§ THE TASK
Would you transcribe exactly the lines below, starting at the one that contains "inteira responsabilidade da caixa" and ending with the last line, both included? Leave out all other lines.

*** Opening MATERIALS PROVIDED ***

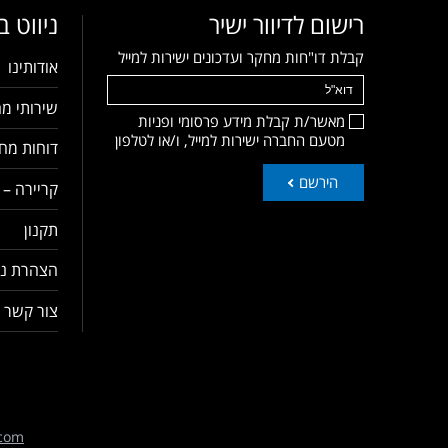
רישום לדיוור ישיר
ניווט 
קבלת דו"חות מחקר ועדכונים ישירות למייל
אודותינו
שירותי מח
מאשר/ת קבלת מידע פרסומי ופניות
מטעם החברה ישירות למייל, ו/או לטלפון
דוחות מחק
הירשם
קריירה – 
תקנון
הצהרת נג
צור קשר
com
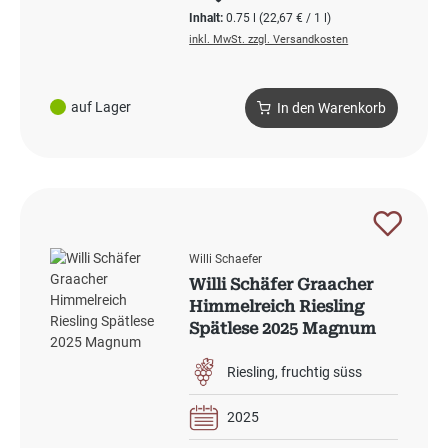
Inhalt:
0.75 l
(22,67 € / 1 l)
inkl. MwSt. zzgl. Versandkosten
auf Lager
In den Warenkorb
Willi Schaefer
Willi Schäfer Graacher
Himmelreich Riesling
Spätlese 2025 Magnum
Riesling
fruchtig süss
2025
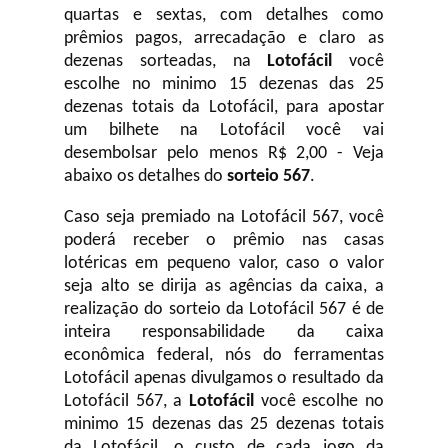
quartas e sextas, com detalhes como
prêmios pagos, arrecadação e claro as
dezenas sorteadas, na
Lotofácil
você
escolhe no minimo 15 dezenas das 25
dezenas totais da Lotofácil, para apostar
um bilhete na Lotofácil você vai
desembolsar pelo menos R$ 2,00 - Veja
abaixo os detalhes do
sorteio 567
.
Caso seja premiado na Lotofácil 567, você
poderá receber o prêmio nas casas
lotéricas em pequeno valor, caso o valor
seja alto se dirija as agências da caixa, a
realização do sorteio da Lotofácil 567 é de
inteira responsabilidade da caixa
econômica federal, nós do ferramentas
Lotofácil apenas divulgamos o resultado da
Lotofácil 567, a
Lotofácil
você escolhe no
minimo 15 dezenas das 25 dezenas totais
da Lotofácil, o custo de cada jogo da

*** Closing MATERIALS PROVIDED ***

§ ANSWER SECTION
inteira responsabilidade da caixa
econômica federal, nós do ferramentas
Lotofácil apenas divulgamos o resultado da
Lotofácil 567, a
Lotofácil
você escolhe no
minimo 15 dezenas das 25 dezenas totais
da Lotofácil, o custo de cada jogo da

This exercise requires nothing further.